--- DATASET RECORDS ---
----

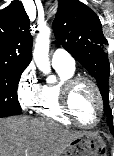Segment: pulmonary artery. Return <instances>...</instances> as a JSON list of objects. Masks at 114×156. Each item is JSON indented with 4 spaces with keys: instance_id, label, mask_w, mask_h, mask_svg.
I'll return each mask as SVG.
<instances>
[{
    "instance_id": "e3ab8cb5",
    "label": "pulmonary artery",
    "mask_w": 114,
    "mask_h": 156,
    "mask_svg": "<svg viewBox=\"0 0 114 156\" xmlns=\"http://www.w3.org/2000/svg\"><path fill=\"white\" fill-rule=\"evenodd\" d=\"M52 64L53 66H61L68 69L75 68L74 58L64 49H56L52 54Z\"/></svg>"
}]
</instances>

----

--- EXERCISE BRIEF ---
The answer should consist of all the records, duplicated exactly, with no images included.

--- SOLUTION ---
Segment: pulmonary artery. Return <instances>...</instances> as a JSON list of objects. Masks at 114×156. Each item is JSON indented with 4 spaces with keys: instance_id, label, mask_w, mask_h, mask_svg.
I'll return each mask as SVG.
<instances>
[{
    "instance_id": "e3ab8cb5",
    "label": "pulmonary artery",
    "mask_w": 114,
    "mask_h": 156,
    "mask_svg": "<svg viewBox=\"0 0 114 156\" xmlns=\"http://www.w3.org/2000/svg\"><path fill=\"white\" fill-rule=\"evenodd\" d=\"M52 64L53 66H61L68 69L75 68L74 58L64 49H56L52 54Z\"/></svg>"
}]
</instances>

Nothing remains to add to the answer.